The stretch from the line with "En application de" through the line with "Ansprechpartner für die" in the records below: write it out exactly, and nothing else.

### Data in this exercise
━━━━

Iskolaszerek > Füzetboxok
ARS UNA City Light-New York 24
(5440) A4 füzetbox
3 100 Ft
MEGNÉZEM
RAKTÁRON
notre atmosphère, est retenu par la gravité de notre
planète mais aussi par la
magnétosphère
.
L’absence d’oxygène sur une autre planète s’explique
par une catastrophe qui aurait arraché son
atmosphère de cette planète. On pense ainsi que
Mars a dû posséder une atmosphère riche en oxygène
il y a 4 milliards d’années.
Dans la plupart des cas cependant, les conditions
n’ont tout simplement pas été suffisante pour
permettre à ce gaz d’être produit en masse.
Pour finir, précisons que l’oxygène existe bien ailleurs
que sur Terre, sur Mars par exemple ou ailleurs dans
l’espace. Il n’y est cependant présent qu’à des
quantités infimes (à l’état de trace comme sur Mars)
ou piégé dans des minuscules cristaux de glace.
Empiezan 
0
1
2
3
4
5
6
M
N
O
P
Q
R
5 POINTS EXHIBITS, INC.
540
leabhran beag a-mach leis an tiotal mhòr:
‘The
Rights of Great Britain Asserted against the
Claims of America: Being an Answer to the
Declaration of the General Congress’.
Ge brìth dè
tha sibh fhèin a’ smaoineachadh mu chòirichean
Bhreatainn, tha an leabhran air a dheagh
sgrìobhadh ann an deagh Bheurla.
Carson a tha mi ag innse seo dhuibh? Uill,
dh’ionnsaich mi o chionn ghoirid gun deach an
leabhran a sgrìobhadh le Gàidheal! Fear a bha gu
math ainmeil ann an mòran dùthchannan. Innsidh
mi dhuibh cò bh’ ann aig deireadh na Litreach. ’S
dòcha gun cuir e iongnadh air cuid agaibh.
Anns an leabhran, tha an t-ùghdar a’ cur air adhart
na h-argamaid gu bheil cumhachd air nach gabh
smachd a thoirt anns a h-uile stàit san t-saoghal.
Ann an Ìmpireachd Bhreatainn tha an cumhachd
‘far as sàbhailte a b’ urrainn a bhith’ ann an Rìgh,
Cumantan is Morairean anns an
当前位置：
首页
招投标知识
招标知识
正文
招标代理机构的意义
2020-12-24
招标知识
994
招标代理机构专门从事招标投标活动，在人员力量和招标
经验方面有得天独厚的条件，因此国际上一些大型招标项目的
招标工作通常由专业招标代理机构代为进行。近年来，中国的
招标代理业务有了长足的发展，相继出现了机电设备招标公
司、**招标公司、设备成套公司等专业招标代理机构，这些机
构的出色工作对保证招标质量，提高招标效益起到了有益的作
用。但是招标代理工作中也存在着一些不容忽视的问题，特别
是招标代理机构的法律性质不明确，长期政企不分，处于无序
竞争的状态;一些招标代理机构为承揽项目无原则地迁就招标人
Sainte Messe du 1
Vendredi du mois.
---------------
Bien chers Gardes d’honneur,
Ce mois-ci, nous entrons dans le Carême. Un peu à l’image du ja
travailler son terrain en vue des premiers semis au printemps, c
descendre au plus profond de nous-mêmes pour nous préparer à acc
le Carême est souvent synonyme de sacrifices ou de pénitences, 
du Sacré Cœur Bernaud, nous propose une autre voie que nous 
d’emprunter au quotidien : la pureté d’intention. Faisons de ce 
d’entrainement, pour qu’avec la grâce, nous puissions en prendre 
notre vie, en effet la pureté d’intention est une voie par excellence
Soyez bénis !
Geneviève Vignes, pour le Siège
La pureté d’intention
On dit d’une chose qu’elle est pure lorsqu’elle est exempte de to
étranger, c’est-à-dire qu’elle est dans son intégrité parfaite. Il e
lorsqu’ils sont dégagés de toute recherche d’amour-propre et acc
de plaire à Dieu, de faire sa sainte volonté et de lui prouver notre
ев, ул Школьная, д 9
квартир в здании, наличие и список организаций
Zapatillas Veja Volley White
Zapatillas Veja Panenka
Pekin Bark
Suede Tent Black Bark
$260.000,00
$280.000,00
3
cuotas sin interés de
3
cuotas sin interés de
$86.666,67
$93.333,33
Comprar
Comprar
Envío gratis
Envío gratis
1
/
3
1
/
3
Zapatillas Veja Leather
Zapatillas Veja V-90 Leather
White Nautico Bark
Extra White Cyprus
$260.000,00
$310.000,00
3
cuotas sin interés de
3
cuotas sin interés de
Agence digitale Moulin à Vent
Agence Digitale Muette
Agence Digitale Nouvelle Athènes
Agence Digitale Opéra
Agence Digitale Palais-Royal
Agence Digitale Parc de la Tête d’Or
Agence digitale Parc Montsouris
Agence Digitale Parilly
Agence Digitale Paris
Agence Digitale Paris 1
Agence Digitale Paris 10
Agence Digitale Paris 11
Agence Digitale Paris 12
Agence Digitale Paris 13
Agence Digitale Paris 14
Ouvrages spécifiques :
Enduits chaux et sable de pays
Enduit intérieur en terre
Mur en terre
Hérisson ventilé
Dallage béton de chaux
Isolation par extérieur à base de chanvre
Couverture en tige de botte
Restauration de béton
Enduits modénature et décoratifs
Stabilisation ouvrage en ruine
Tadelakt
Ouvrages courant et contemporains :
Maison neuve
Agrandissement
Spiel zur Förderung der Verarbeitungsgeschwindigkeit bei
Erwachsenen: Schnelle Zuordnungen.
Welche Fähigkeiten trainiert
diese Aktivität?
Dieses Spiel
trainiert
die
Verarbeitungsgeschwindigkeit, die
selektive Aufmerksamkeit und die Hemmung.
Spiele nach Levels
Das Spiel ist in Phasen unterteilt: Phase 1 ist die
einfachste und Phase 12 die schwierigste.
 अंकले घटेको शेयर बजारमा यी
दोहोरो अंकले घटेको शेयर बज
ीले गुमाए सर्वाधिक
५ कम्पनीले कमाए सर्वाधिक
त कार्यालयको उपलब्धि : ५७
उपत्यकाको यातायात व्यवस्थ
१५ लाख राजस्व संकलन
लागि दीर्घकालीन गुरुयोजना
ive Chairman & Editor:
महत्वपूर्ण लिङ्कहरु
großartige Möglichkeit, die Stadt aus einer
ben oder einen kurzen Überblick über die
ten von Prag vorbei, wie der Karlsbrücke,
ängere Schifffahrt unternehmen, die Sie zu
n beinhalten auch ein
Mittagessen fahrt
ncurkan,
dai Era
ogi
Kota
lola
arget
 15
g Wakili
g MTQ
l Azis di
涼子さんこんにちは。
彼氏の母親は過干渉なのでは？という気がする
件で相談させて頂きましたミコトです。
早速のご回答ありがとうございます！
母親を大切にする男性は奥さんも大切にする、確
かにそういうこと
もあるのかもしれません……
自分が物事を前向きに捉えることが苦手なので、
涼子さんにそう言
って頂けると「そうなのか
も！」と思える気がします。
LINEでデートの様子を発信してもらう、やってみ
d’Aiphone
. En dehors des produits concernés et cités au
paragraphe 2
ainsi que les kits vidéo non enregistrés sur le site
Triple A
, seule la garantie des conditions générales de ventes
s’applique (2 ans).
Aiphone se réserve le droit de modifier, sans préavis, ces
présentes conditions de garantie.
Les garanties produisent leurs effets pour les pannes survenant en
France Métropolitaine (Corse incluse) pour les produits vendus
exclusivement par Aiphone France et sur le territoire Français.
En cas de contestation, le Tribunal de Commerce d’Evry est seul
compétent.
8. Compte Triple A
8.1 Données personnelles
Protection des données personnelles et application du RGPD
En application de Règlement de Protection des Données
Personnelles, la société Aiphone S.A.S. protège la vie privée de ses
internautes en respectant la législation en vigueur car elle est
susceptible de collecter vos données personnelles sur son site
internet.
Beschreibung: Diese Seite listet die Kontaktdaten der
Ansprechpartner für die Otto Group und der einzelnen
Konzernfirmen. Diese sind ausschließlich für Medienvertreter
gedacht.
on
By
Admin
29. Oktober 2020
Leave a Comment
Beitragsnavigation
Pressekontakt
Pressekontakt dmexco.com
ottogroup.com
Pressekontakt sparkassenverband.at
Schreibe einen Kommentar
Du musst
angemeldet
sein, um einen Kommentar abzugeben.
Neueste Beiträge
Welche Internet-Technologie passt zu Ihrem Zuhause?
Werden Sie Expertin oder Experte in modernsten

━━━━

### Solution
En application de Règlement de Protection des Données
Personnelles, la société Aiphone S.A.S. protège la vie privée de ses
internautes en respectant la législation en vigueur car elle est
susceptible de collecter vos données personnelles sur son site
internet.
Beschreibung: Diese Seite listet die Kontaktdaten der
Ansprechpartner für die Otto Group und der einzelnen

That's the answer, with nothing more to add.